ARTIST USES LUMINOUS GLASS TO CREATE MESMERISING INSTALLATION AND KITCHEN WARE
Rui Sasaki, a Japanese artist, creates captivating glass sculptures that eloquently depict the changing weather. She creates both small and large luminous installations using phosphorescent glass, a substance that can store light and glow in the dark. These pieces, which range from abstract objects to kitchenware to cascading raindrops, appear in dimly lit rooms like blue-tinted spectres.
Sasaki, originally from Kanto in central Japan, moved to Hokuriku, an area renowned for its more erratic weather, and it piqued his interest in weather patterns. She told a news outlet, "I was surprised by the great physical and mental impact the climate had on me when I first moved here, as well as by the leaden Hokuriku skies and unsettled weather, the heavy rainfall and high humidity. I started working in phosphorescent glass because, in Hokuriku, one marvels at the slightest interval of clear skies, and I wanted to visualise and celebrate that hint of sunlight, and record and preserve it somehow. The phosphorescent glass mixture used stores light of a wavelength close to that of sunlight, with this stored light then glowing in the dark.”

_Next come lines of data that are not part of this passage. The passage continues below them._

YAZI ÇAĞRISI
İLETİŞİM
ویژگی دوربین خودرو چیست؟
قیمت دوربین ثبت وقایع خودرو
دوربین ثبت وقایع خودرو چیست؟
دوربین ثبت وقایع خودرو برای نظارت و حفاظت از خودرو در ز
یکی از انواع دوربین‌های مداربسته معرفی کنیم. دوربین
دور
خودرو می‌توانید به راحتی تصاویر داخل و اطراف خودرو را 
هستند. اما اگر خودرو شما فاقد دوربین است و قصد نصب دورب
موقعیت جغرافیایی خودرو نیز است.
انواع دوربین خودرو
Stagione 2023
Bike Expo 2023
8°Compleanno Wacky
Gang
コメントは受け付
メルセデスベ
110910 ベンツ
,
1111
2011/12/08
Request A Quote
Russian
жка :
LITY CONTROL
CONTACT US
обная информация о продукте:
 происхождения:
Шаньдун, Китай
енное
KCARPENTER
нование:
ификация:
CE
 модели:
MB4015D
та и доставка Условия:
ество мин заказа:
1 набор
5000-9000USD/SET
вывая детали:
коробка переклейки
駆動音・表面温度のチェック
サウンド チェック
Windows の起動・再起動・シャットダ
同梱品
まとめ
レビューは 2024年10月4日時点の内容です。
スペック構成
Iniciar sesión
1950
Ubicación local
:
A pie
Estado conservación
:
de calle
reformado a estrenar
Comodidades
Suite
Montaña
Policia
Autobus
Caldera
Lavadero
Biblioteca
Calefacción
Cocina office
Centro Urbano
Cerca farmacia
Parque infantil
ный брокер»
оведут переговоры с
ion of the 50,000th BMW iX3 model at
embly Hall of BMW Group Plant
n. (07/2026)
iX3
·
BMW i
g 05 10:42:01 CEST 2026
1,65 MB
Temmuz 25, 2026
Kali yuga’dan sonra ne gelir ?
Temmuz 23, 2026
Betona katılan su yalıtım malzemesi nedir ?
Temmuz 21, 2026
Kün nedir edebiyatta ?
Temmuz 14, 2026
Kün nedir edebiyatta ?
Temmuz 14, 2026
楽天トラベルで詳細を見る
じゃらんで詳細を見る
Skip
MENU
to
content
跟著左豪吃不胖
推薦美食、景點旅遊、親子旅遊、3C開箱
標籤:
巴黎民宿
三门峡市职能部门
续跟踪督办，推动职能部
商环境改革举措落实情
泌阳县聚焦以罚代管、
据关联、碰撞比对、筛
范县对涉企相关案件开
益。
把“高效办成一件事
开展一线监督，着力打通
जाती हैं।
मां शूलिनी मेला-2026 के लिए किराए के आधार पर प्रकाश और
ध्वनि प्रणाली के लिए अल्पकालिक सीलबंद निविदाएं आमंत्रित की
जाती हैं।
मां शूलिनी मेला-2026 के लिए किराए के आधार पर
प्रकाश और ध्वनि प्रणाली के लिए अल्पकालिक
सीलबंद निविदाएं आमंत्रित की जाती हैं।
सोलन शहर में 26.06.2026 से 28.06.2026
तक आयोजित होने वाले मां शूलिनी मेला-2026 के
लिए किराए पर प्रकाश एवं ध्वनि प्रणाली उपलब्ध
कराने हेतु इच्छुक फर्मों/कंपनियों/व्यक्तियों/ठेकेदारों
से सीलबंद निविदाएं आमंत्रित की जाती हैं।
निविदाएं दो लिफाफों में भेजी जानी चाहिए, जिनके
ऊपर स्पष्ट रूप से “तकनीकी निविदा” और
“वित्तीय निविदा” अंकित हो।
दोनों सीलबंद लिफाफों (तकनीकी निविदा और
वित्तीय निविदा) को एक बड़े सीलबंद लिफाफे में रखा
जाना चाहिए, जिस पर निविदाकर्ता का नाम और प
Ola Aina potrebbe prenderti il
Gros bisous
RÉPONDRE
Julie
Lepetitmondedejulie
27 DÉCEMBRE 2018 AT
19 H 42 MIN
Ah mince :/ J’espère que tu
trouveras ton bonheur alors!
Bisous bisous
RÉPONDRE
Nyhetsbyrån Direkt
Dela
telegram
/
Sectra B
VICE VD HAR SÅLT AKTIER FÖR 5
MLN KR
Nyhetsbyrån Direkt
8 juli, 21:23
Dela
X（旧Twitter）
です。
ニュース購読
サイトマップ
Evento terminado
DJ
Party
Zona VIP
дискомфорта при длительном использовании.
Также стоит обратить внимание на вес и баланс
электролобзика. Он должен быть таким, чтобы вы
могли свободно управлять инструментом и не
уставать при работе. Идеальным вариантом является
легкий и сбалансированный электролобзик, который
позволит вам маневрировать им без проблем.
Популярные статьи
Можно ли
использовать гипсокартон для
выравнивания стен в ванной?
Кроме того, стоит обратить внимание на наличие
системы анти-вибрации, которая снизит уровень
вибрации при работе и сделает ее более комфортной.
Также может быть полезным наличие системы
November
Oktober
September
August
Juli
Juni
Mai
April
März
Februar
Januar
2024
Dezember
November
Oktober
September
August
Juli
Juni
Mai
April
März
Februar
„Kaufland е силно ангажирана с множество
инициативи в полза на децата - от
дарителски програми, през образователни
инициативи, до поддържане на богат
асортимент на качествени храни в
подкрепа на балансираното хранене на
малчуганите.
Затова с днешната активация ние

When guests first walk into the gallery to view Sasaki's artwork, the darkness of the space will overwhelm them. Then the sculpture's faint forms will become more visible as their eyes adjust. She goes on, "If a visitor stays in the gallery for a long time, the artwork will glow weakly in the darkness for the subsequent visitor." "As the viewing duration increases, the phosphorescent glass's light gradually fades until the gallery is completely dark. This could happen a day or a minute later, based on how the viewer moves.
Sasaki has had solo and group exhibitions of his experimental art all over the world. She is currently employed with Kanazawa Utatsuya Kogei Kobo in Ishikawa, Japan, as a specialist and faculty in Glass. In May, she will have an exhibition at Gallery Diego Omotesando in Tokyo. "I believe that my practice involves using glass—a substance whose consistent duality invites us to consider presence and absence and which enables us to preserve and record—to confirm my existence through the investigation of a "intimacy" that I have discovered, amidst subtle day-to-day realisations.